Your assignment =
Without the pictures, reproduce the entries below exactly.

Saved data entries =
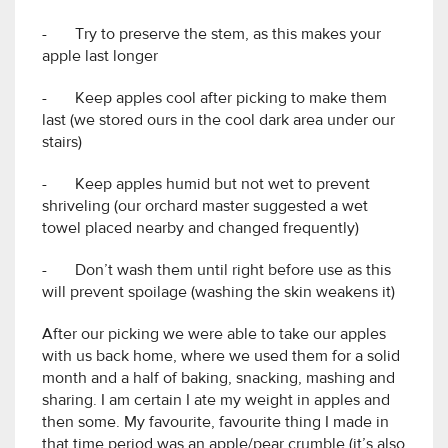
- Try to preserve the stem, as this makes your
apple last longer
- Keep apples cool after picking to make them
last (we stored ours in the cool dark area under our
stairs)
- Keep apples humid but not wet to prevent
shriveling (our orchard master suggested a wet
towel placed nearby and changed frequently)
- Don’t wash them until right before use as this
will prevent spoilage (washing the skin weakens it)
After our picking we were able to take our apples
with us back home, where we used them for a solid
month and a half of baking, snacking, mashing and
sharing. I am certain I ate my weight in apples and
then some. My favourite, favourite thing I made in
that time period was an apple/pear crumble (it’s also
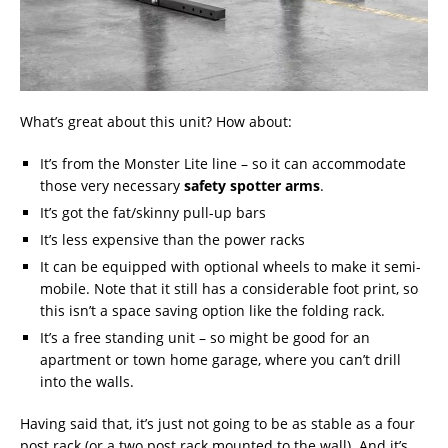
What’s great about this unit? How about:
It’s from the Monster Lite line – so it can accommodate
those very necessary
safety spotter arms
.
It’s got the fat/skinny pull-up bars
It’s less expensive than the power racks
It can be equipped with optional wheels to make it semi-
mobile. Note that it still has a considerable foot print, so
this isn’t a space saving option like the folding rack.
It’s a free standing unit – so might be good for an
apartment or town home garage, where you can’t drill
into the walls.
Having said that, it’s just not going to be as stable as a four
post rack (or a two post rack mounted to the wall). And it’s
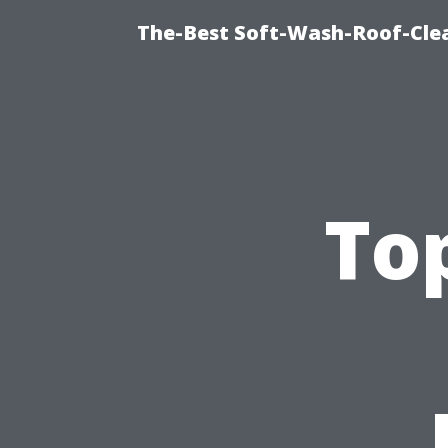
The-Best Soft-Wash-Roof-Cle
To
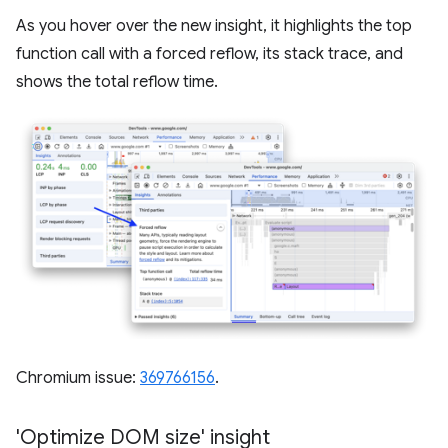
As you hover over the new insight, it highlights the top
function call with a forced reflow, its stack trace, and
shows the total reflow time.
Chromium issue:
369766156
.
'Optimize DOM size' insight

Exercise output =
- Try to preserve the stem, as this makes your
apple last longer
- Keep apples cool after picking to make them
last (we stored ours in the cool dark area under our
stairs)
- Keep apples humid but not wet to prevent
shriveling (our orchard master suggested a wet
towel placed nearby and changed frequently)
- Don’t wash them until right before use as this
will prevent spoilage (washing the skin weakens it)
After our picking we were able to take our apples
with us back home, where we used them for a solid
month and a half of baking, snacking, mashing and
sharing. I am certain I ate my weight in apples and
then some. My favourite, favourite thing I made in
that time period was an apple/pear crumble (it’s also
What’s great about this unit? How about:
It’s from the Monster Lite line – so it can accommodate
those very necessary
safety spotter arms
.
It’s got the fat/skinny pull-up bars
It’s less expensive than the power racks
It can be equipped with optional wheels to make it semi-
mobile. Note that it still has a considerable foot print, so
this isn’t a space saving option like the folding rack.
It’s a free standing unit – so might be good for an
apartment or town home garage, where you can’t drill
into the walls.
Having said that, it’s just not going to be as stable as a four
post rack (or a two post rack mounted to the wall). And it’s
The-Best Soft-Wash-Roof-Cle
To
As you hover over the new insight, it highlights the top
function call with a forced reflow, its stack trace, and
shows the total reflow time.
Chromium issue:
369766156
.
'Optimize DOM size' insight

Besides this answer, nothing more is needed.